Now, a spray that keeps your bouquet fresh!

Now, a spray that keeps your bouquet fresh!


A team in the US has come up with the simple spray which contains a solution of thidiazuron, or TDZ, that keeps leaves and petals looking fresh and healthy for days longer than usual.

The chemical could have wide ranging implications for the florist industry, and provide better value for money for millions of consumers; it may also be available for customers to use at home, say the scientists.
The research, commissioned by America's Department of Agriculture Research, Education and Economics, would also help keep potted plants in peak condition for longer, the 'Daily Mail' reported.

However, the scientists have yet to establish why TDZ is able to work on plants in the way that it does.

Preliminary studies with cut flowers were the first to demonstrate the value of the synthetic compound, and the latest research is the first to show its blossom-boosting effects on potted plants.

Plant physiologist Cai-Zhong Jiang of the University of California, who led the study, described the "spectacular" way the compound kept flowers and plants looking fresh.
He said: "Spraying low concentrations of a compound known as thidiazuron has significant, sometimes spectacular, effects in extending the life of potted plants' leaves and flowers.
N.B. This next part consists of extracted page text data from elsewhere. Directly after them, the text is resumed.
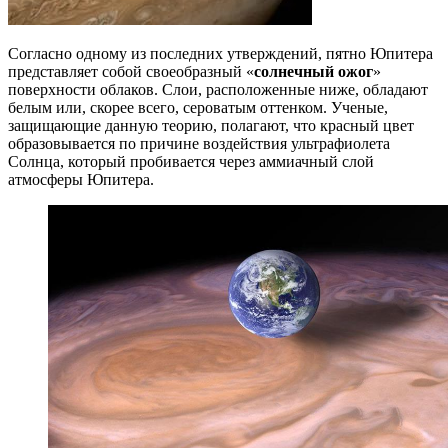
Согласно одному из последних утверждений, пятно Юпитера
представляет собой своеобразный «
солнечный ожог
»
поверхности облаков. Слои, расположенные ниже, обладают
белым или, скорее всего, сероватым оттенком. Ученые,
защищающие данную теорию, полагают, что красный цвет
образовывается по причине воздействия ультрафиолета
Солнца, который пробивается через аммиачный слой
атмосферы Юпитера.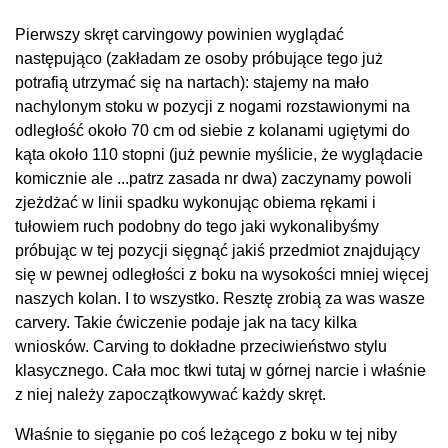
Pierwszy skręt carvingowy powinien wyglądać
następująco (zakładam ze osoby próbujące tego już
potrafią utrzymać się na nartach): stajemy na mało
nachylonym stoku w pozycji z nogami rozstawionymi na
odległość około
70 cm od siebie z kolanami ugiętymi do
kąta około 110 stopni (już pewnie myślicie, że wyglądacie
komicznie ale ...patrz zasada nr dwa) zaczynamy powoli
zjeżdżać w linii spadku wykonując obiema rękami i
tułowiem ruch podobny do tego jaki wykonalibyśmy
próbując w tej pozycji sięgnąć jakiś przedmiot znajdujący
się w pewnej odległości z boku na wysokości mniej więcej
naszych kolan. I to wszystko. Resztę zrobią za was wasze
carvery. Takie ćwiczenie podaje jak na tacy kilka
wniosków. Carving to dokładne przeciwieństwo stylu
klasycznego. Cała moc tkwi tutaj w górnej narcie i właśnie
z niej należy zapoczątkowywać każdy skręt.
Właśnie to sięganie po coś leżącego z boku w tej niby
"For example, in tests with greenhouse-grown cyclamen plants, TDZ-treated plants had a significantly longer life than did unsprayed plants. Leaves of TDZ-treated cyclamen plants took longer to yellow and fall off than those of untreated plants."
Dr Jiang said TDZ was a synthetic version of naturally occur-plant hormone known as a cytokinin.

He said: "Commercial use of TDZ on cut flowers and potted plants seems promising. Our deeper interest lies in determining precisely how TDZ affects genes and proteins inside the plants."